Elle était belle et jolie; elle ne pouvait s’empêcher d’être de l’avis de Toussaint et de son miroir. Sa taille s’était faite, sa peau avait blanchi, ses cheveux s’étaient lustrés, une splendeur inconnue s’était allumée dans ses prunelles bleues. La conscience de sa beauté lui vint tout entière, en une minute, comme un grand jour qui se fait; les autres la remarquaient d’ailleurs, Toussaint le disait, c’était d’elle évidemment que le passant avait parlé, il n’y avait plus à douter; elle redescendit au jardin, se croyant reine, entendant les oiseaux chanter, c’était en hiver, voyant le ciel doré, le soleil dans les arbres, des fleurs dans les buissons, éperdue, folle, dans un ravissement inexprimable.

De son côté, Jean Valjean éprouvait un profond et indéfinissable serrement de cœur.

C’est qu’en effet, depuis quelque temps, il contemplait avec terreur cette beauté qui apparaissait chaque jour plus rayonnante sur le doux visage de Cosette. Aube riante pour tous, lugubre pour lui.

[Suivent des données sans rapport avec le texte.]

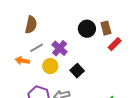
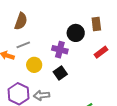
brown rectangle: (106, 28) -> (96, 24), moved
purple cross: (60, 48) -> (60, 50), moved, turned -35

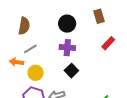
black circle: (76, 33) -> (67, 24), moved
yellow circle: (34, 65) -> (36, 73), moved

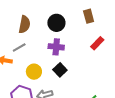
brown semicircle: (24, 26) -> (24, 25), moved
yellow circle: (36, 73) -> (34, 72), moved

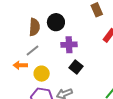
black circle: (56, 23) -> (56, 22), moved
yellow circle: (34, 72) -> (42, 74), moved

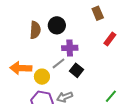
gray line: (32, 51) -> (58, 63), moved
orange arrow: (20, 65) -> (21, 68), size x1.5

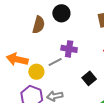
black circle: (57, 25) -> (61, 13), moved
black square: (76, 70) -> (89, 78), moved

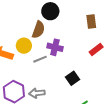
brown semicircle: (39, 25) -> (38, 30), moved
yellow circle: (36, 72) -> (24, 46), moved

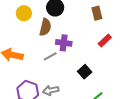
yellow circle: (24, 46) -> (24, 13), moved

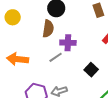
yellow circle: (24, 13) -> (13, 17), moved

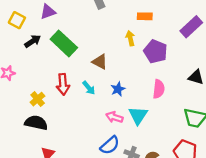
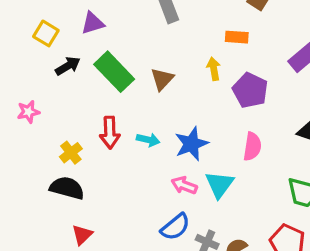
brown triangle: (100, 62) -> (162, 79), moved, turned 42
cyan arrow: (89, 88) -> (148, 140), turned -40
blue star: (118, 89) -> (191, 144), size x1.5

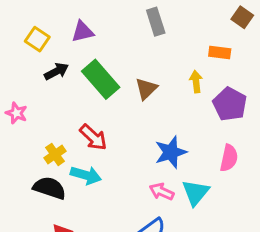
pink star: (28, 112) -> (16, 113), turned 30
red arrow: (110, 133) -> (93, 137), turned -48
cyan arrow: (148, 140) -> (86, 175), moved, size x1.4

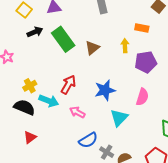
purple pentagon: (230, 104) -> (146, 62), turned 30
red arrow: (93, 137) -> (68, 85), moved, turned -108
pink arrow: (162, 192) -> (77, 112), moved

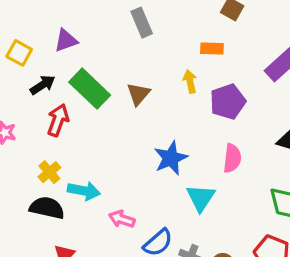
red arrow: (68, 85) -> (58, 120), moved
pink arrow: (77, 112) -> (122, 219), moved

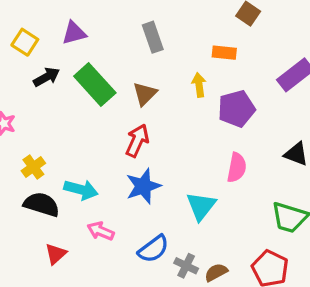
gray rectangle: (142, 23) -> (153, 37), moved
red arrow: (58, 120) -> (137, 141), moved
blue star: (171, 158) -> (143, 186), moved
yellow cross: (49, 172) -> (33, 167), moved
pink arrow: (122, 219) -> (101, 231), moved

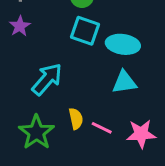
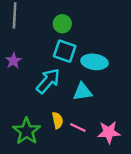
purple star: (20, 26) -> (13, 61), moved
cyan arrow: (47, 79) -> (48, 81), moved
cyan triangle: (124, 82) -> (83, 92), moved

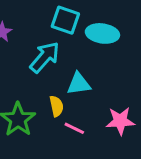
cyan triangle: (83, 92) -> (79, 84), moved
pink line: (78, 127) -> (74, 128), moved

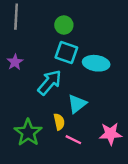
cyan triangle: (79, 84) -> (77, 104), turned -30

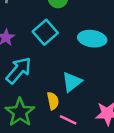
cyan square: (66, 52) -> (45, 32), moved, turned 30
cyan arrow: (50, 82) -> (19, 70), moved

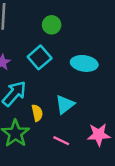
yellow semicircle: (53, 101) -> (37, 113), moved

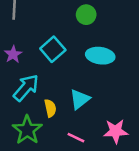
green circle: (52, 25) -> (86, 15), moved

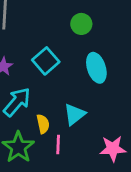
cyan ellipse: (100, 56) -> (96, 68), turned 64
pink line: (76, 138) -> (58, 144), moved, turned 66

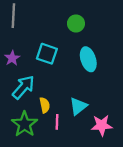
cyan square: (46, 61) -> (47, 54), turned -30
cyan triangle: (74, 114) -> (78, 106), moved

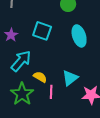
yellow semicircle: (45, 105) -> (40, 77), turned -48

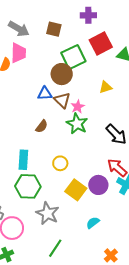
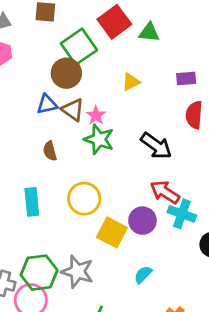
brown semicircle: (42, 126) -> (50, 151), turned 136
yellow circle: (60, 163) -> (84, 199), size x1.5
green hexagon: (28, 186) -> (39, 273), moved

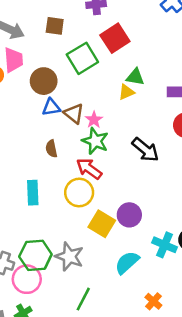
green triangle: (149, 32) -> (135, 77), moved
brown circle: (66, 73) -> (44, 81), moved
red arrow: (165, 192) -> (89, 169), moved
cyan cross: (182, 214) -> (165, 245), moved
cyan semicircle: (143, 275) -> (127, 263), size x1.5

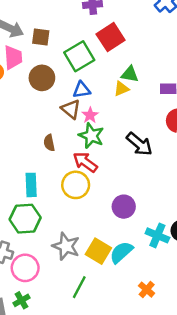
brown square: (55, 26) -> (41, 37), moved
blue triangle: (51, 107) -> (82, 90), moved
yellow square: (102, 224) -> (98, 251), moved
green hexagon: (35, 255) -> (25, 219), moved

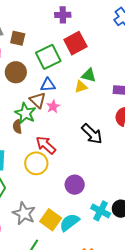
green star: (91, 136) -> (25, 113), moved

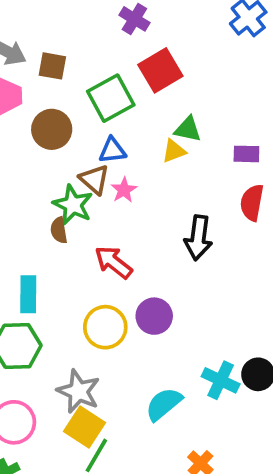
purple cross: (63, 15) -> (134, 19), turned 35
black arrow: (92, 134) -> (198, 238), turned 55
yellow circle: (36, 163) -> (105, 327), moved
purple circle: (75, 185) -> (154, 316), moved
yellow square: (51, 220) -> (84, 427), moved

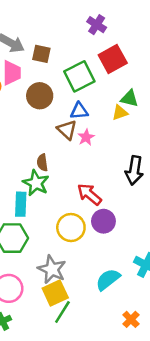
green star: (73, 205) -> (36, 183), moved
red arrow: (113, 262) -> (89, 194), moved
yellow square: (84, 427) -> (55, 293), turned 30

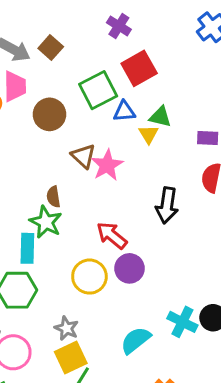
brown square: (41, 54) -> (51, 48), moved, turned 30
blue triangle: (79, 111) -> (124, 111), moved
yellow triangle: (120, 113) -> (149, 134), turned -42
pink star: (86, 137) -> (107, 165), size x1.5
gray star: (52, 269) -> (66, 328), size x0.7

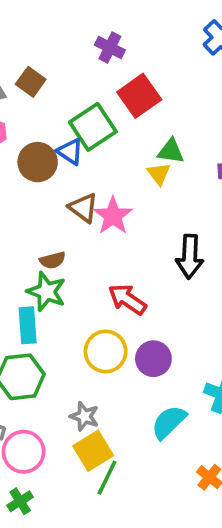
blue triangle: (124, 111) -> (70, 152), moved, turned 45
brown semicircle: (53, 197) -> (53, 260), turned -90
purple circle: (130, 268) -> (153, 359), moved

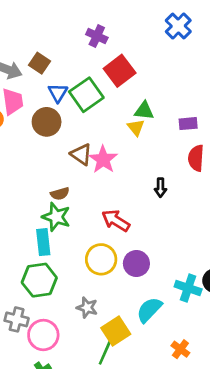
blue triangle: (70, 152) -> (58, 93), moved, turned 30
black arrow: (190, 257) -> (160, 188), size x0.6
yellow square: (93, 451) -> (116, 331), moved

Cosette avait été belle assez longtemps avant de s’en apercevoir. Mais, du premier jour, cette lumière inattendue qui se levait lentement et enveloppait par degrés toute la personne de la jeune fille blessa la paupière sombre de Jean Valjean. Il sentit que c’était un changement dans une vie heureuse, si heureuse qu’il n’osait y remuer dans la crainte d’y déranger quelque chose. Cet homme qui avait passé par toutes les détresses, qui était encore tout saignant des meurtrissures de sa destinée, qui avait été presque méchant et qui était devenu presque saint, qui, après avoir traîné la chaîne du bagne, traînait maintenant la chaîne invisible, mais pesante, de l’infamie indéfinie, cet homme que la loi n’avait pas lâché et qui pouvait être à chaque instant ressaisi et ramené de l’obscurité de sa vertu au grand jour de l’opprobre public, cet homme acceptait tout, excusait tout, pardonnait tout, bénissait tout, voulait bien tout, et ne demandait à la providence, aux hommes, aux lois, à la société, à la nature, au monde, qu’une chose, que Cosette l’aimât!